[DATA FOR THIS TASK — start]

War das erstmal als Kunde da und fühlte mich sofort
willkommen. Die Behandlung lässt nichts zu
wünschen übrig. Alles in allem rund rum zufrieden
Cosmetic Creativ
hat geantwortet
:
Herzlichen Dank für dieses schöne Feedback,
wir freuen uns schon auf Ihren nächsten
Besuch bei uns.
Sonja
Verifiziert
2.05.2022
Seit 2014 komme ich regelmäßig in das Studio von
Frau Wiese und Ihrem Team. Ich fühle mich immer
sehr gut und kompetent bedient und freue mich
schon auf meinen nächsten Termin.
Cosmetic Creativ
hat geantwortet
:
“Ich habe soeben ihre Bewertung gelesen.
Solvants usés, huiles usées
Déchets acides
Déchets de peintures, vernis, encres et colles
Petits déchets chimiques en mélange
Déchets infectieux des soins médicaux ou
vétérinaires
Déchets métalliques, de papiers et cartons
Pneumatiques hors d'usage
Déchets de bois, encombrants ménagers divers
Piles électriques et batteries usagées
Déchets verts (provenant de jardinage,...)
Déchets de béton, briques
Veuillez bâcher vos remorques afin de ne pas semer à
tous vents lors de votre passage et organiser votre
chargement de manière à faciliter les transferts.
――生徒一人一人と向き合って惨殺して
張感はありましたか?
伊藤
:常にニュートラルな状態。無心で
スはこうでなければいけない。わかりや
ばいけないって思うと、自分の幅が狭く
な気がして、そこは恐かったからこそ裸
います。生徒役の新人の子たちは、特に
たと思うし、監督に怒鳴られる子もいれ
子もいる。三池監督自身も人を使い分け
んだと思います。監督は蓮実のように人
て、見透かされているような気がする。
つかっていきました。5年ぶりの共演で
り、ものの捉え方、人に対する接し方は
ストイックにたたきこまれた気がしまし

[DATA FOR THIS TASK — finish]
[DATA FOR THIS TASK — start]

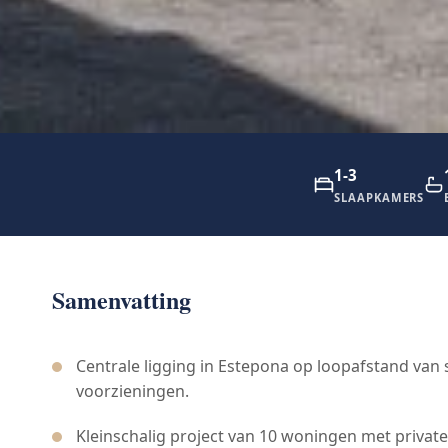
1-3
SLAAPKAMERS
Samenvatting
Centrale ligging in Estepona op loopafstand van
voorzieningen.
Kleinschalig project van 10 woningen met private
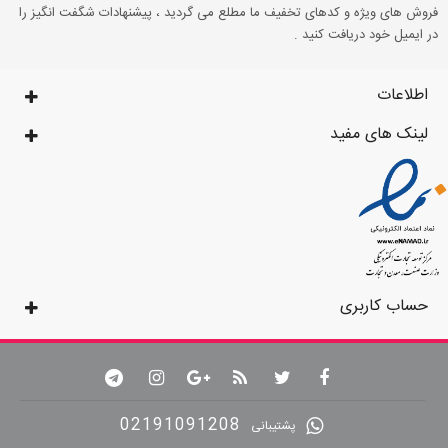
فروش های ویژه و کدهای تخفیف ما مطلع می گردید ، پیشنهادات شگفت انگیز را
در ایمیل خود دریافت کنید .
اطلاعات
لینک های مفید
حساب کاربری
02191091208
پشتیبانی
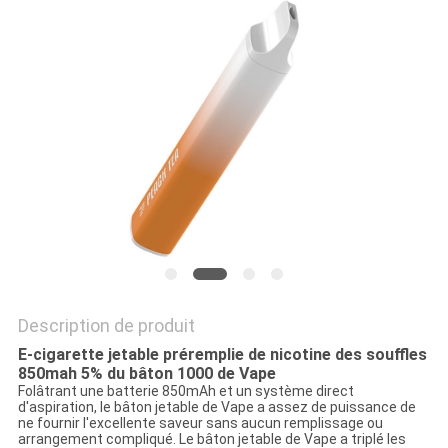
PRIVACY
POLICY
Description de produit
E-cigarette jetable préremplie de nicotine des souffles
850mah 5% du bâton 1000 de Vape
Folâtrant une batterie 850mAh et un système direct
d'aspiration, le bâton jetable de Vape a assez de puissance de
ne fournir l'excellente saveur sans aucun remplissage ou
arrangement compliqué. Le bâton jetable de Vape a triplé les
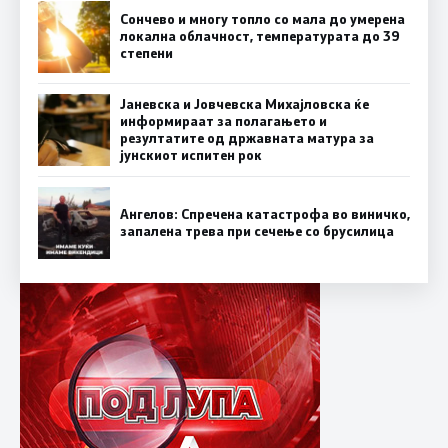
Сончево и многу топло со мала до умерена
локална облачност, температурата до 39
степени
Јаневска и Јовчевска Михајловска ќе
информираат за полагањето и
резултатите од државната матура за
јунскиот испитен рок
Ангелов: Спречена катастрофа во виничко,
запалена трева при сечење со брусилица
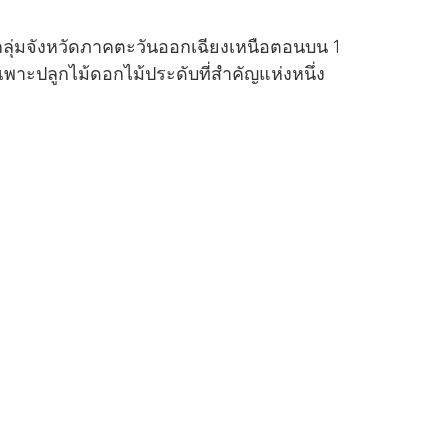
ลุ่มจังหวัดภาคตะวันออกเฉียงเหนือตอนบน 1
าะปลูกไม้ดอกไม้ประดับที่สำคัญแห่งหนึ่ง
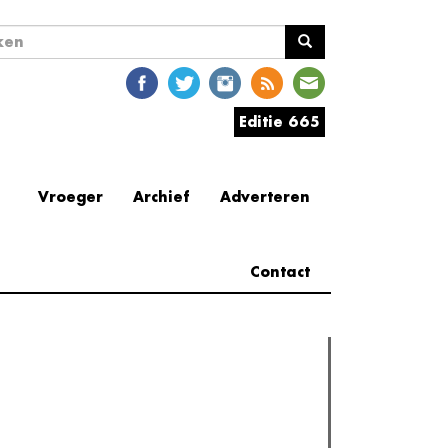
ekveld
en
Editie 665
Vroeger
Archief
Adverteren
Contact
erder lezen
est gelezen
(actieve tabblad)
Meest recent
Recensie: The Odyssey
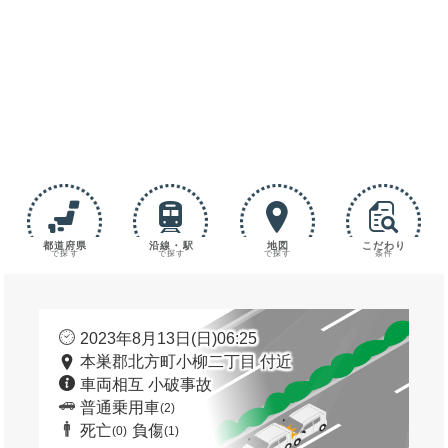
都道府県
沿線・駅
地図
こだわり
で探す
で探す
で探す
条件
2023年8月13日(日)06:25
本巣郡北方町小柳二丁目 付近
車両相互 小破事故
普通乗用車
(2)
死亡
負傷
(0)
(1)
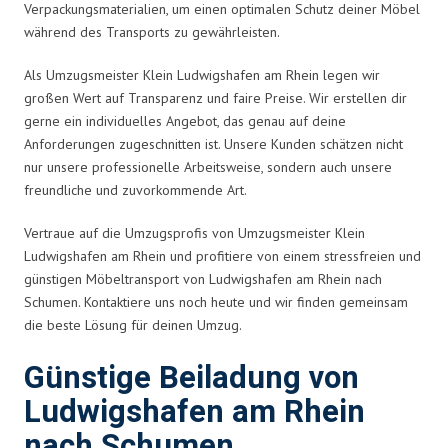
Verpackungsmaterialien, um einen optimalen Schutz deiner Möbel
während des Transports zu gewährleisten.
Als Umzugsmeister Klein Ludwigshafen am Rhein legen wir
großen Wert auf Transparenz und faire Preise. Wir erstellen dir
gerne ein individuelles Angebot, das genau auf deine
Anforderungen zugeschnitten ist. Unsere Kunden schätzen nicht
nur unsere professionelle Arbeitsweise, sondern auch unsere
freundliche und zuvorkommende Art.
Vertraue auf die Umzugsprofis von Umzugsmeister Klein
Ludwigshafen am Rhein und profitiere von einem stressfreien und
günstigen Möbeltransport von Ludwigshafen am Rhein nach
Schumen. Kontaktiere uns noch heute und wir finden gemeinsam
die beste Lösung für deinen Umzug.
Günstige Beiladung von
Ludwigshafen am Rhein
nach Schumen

[DATA FOR THIS TASK — finish]

ABOUT THIS EXERCISE
Look through the entries and return each line that has the word "Ludwigshafen" in it.

PROBLEM SOLUTION
Als Umzugsmeister Klein Ludwigshafen am Rhein legen wir
Ludwigshafen am Rhein und profitiere von einem stressfreien und
günstigen Möbeltransport von Ludwigshafen am Rhein nach
Ludwigshafen am Rhein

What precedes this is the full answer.